Ta tutaj przecież była wojowniczką i pewnie znała każdą plotkę, jaka przenosiła się między kocimi pyskami. 
– Witaj, droga mentorko – mruknął znudzony do kotki, ale nie wyszło to tak, jak sobie wyobrażał. Jego głos był niepewny i cichy. Drżał, a pragnął przedstawić się jako odważnego i stanowczego osobnika. Będzie musiał nad tym poważnie poćwiczyć, gdyż nie chciał wyjść w oczach złotej na słabego i przestraszonego kociaka. Cóż, pierwsze wrażenie jak na razie nie było najlepsze.  
– Cześć Szafirowa Łapo. – Uśmiechnęła się do niego delikatnie Złoty Wilk. Od razu jednak spostrzegł, że w kotce kryła się jakaś oznaka nieufności.- Zaczniemy od spaceru po lesie, musisz przede wszystkim poznać tereny. Wiesz, taka standardowa procedura - dodała tylko, czekając, aż niebieski ruszy się pierwszy. Idąc w stronę wyjścia z obozu, oraz późniejszej drogi, nie mógł się pozbyć uczucia, że wojowniczka cały czas go dokładnie obserwuje. Nie zamierzał pokazywać po sobie tego, że go to stresuje. Wydawała mu się być bardzo sceptycznie nastawiona, skoro aż tak bardzo go pilnowała. W końcu doszli na niewielką polanę, gdzie usiedli przy jednym z krzaków. Roślinność o tej porze roku była jeszcze zielona i pełna życia, ale w niektórych miejscach widać było już, jak liście zmieniają swój kolor na ciemniejszy.

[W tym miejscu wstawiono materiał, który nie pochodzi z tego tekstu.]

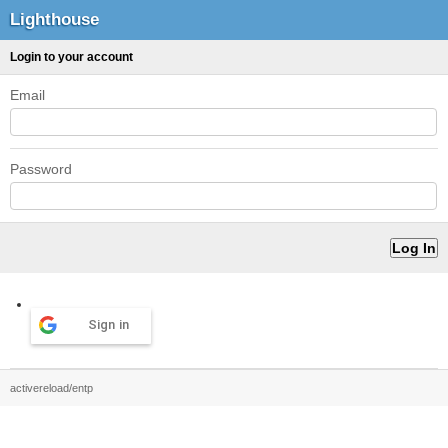
Lighthouse
Login to your account
Email
Password
Sign in
activereload/entp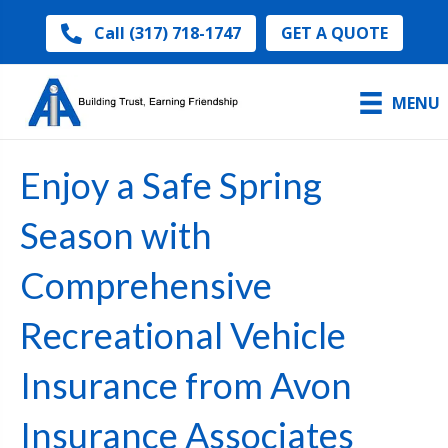
GET A QUOTE
Call (317) 718-1747
MENU
Enjoy a Safe Spring
Season with
Comprehensive
Recreational Vehicle
Insurance from Avon
Insurance Associates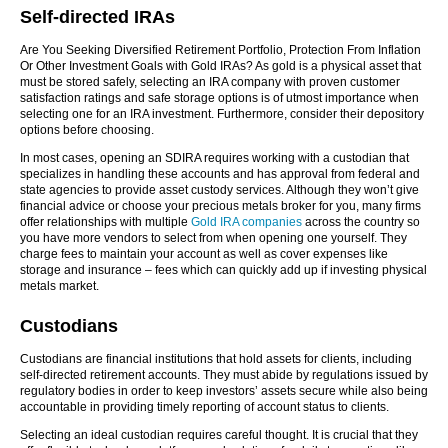
Self-directed IRAs
Are You Seeking Diversified Retirement Portfolio, Protection From Inflation
Or Other Investment Goals with Gold IRAs? As gold is a physical asset that
must be stored safely, selecting an IRA company with proven customer
satisfaction ratings and safe storage options is of utmost importance when
selecting one for an IRA investment. Furthermore, consider their depository
options before choosing.
In most cases, opening an SDIRA requires working with a custodian that
specializes in handling these accounts and has approval from federal and
state agencies to provide asset custody services. Although they won’t give
financial advice or choose your precious metals broker for you, many firms
offer relationships with multiple
Gold IRA companies
across the country so
you have more vendors to select from when opening one yourself. They
charge fees to maintain your account as well as cover expenses like
storage and insurance – fees which can quickly add up if investing physical
metals market.
Custodians
Custodians are financial institutions that hold assets for clients, including
self-directed retirement accounts. They must abide by regulations issued by
regulatory bodies in order to keep investors’ assets secure while also being
accountable in providing timely reporting of account status to clients.
Selecting an ideal custodian requires careful thought. It is crucial that they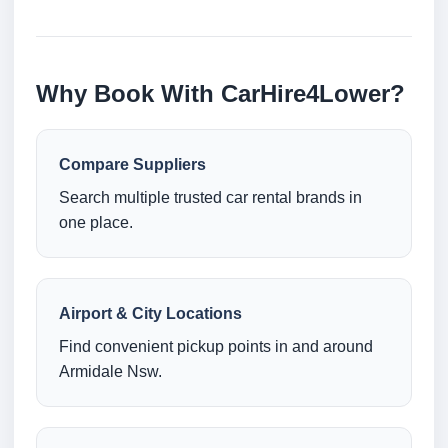
Why Book With CarHire4Lower?
Compare Suppliers
Search multiple trusted car rental brands in
one place.
Airport & City Locations
Find convenient pickup points in and around
Armidale Nsw.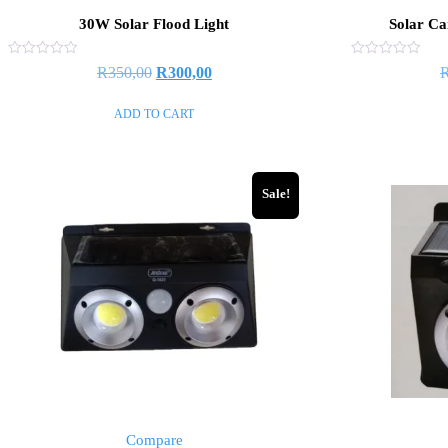
30W Solar Flood Light
Solar Ca
Rated
Rated
R
350,00
R
300,00
0
0
out
out
of
of
ADD TO CART
5
5
Sale!
Compare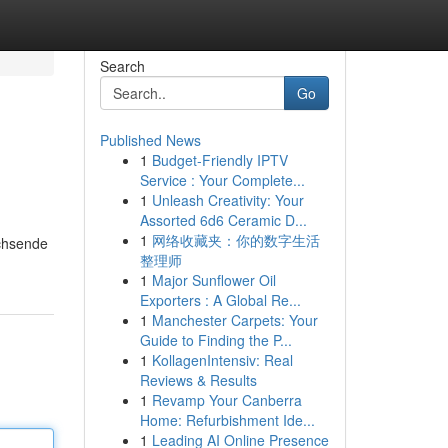
Search
Go
Published News
1
Budget-Friendly IPTV
Service : Your Complete...
1
Unleash Creativity: Your
Assorted 6d6 Ceramic D...
1
网络收藏夹：你的数字生活
achsende
整理师
1
Major Sunflower Oil
Exporters : A Global Re...
1
Manchester Carpets: Your
Guide to Finding the P...
1
KollagenIntensiv: Real
Reviews & Results
1
Revamp Your Canberra
Home: Refurbishment Ide...
1
Leading AI Online Presence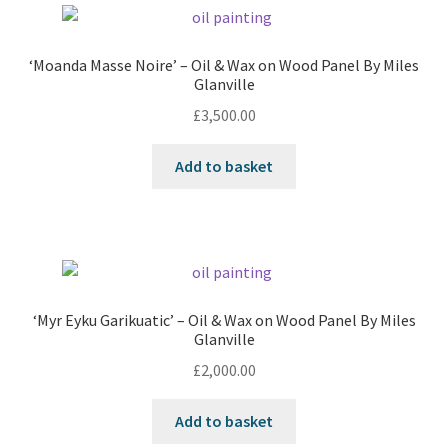
‘Moanda Masse Noire’ – Oil & Wax on Wood Panel By Miles
Glanville
£
3,500.00
Add to basket
‘Myr Eyku Garikuatic’ – Oil & Wax on Wood Panel By Miles
Glanville
£
2,000.00
Add to basket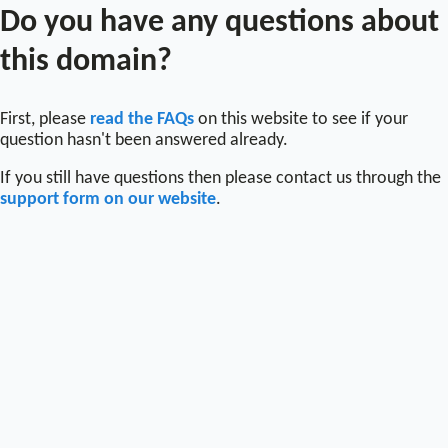
Do you have any questions about
this domain?
First, please
read the FAQs
on this website to see if your
question hasn't been answered already.
If you still have questions then please contact us through the
support form on our website
.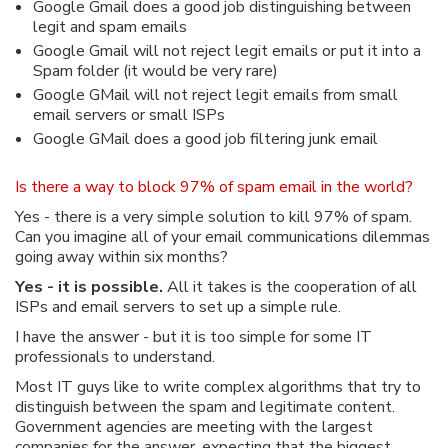
Google Gmail does a good job distinguishing between
legit and spam emails
Google Gmail will not reject legit emails or put it into a
Spam folder (it would be very rare)
Google GMail will not reject legit emails from small
email servers or small ISPs
Google GMail does a good job filtering junk email
Is there a way to block 97% of spam email in the world?
Yes - there is a very simple solution to kill 97% of spam.
Can you imagine all of your email communications dilemmas
going away within six months?
Yes - it is possible.
All it takes is the cooperation of all
ISPs and email servers to set up a simple rule.
I have the answer - but it is too simple for some IT
professionals to understand.
Most IT guys like to write complex algorithms that try to
distinguish between the spam and legitimate content.
Government agencies are meeting with the largest
companies for the answer, expecting that the biggest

– Co będziemy robić? – spytał się niebieskooki. Musiał stwierdzić, czy ich wspólne treningi będą w ogóle ciekawe i czy warto będzie poświęcać swój czas na słuchanie rad starszego kota. – Mam nadzieję, że nie przyszliśmy tu tylko siedzieć – rzucił ostrzegawczo.
– Zamierzałam opowiedzieć ci trochę o Klanach i ich historii, chyba, że to już wiesz – miauknęła jedynie. – To dosyć ważne dla klanu.
– Mama trochę o tym opowiadała – westchnął cicho Szafirowa Łapa. Nie chciał słuchać tego samego po raz drugi - Może opowiesz mi coś ciekawszego? – zaproponował, a w jego głowie już tworzyło się miejsce na nowe, cenne informacje. – Bardzo proszę, może o konfliktach między klanowiczami, jakiś wojnach… – wydobył z siebie jak najbardziej milutki głos. Musi zdobyć jej zaufanie, bo dzięki temu będzie miał szansę dowiedzieć się wielu interesujących rzeczy.
– Innym razem zaserwuję ci… coś ciekawszego – oznajmiła. – Póki co, słuchaj… To też ważne.
I zaczęła mówić o tym, co Szafirek znał już niemalże od dnia narodzin. Ziewnął, chcąc uświadomić Złoty Wilk, co myśli o tych historyjkach, ale ta zignorowała jego dąsy i krzywe spojrzenia.
Ostatecznie dosłuchał końca, a następnie – jakby nigdy nic – ruszył od razu w stronę obozu. Mentorka podreptała za nim, zaskoczona jego ignorancją, ale on nie czekał.
Póki co najwyraźniej był zmuszony do nudnych zadań. Przeżyje to jakoś, bo cena wolności najwyraźniej była wysoka.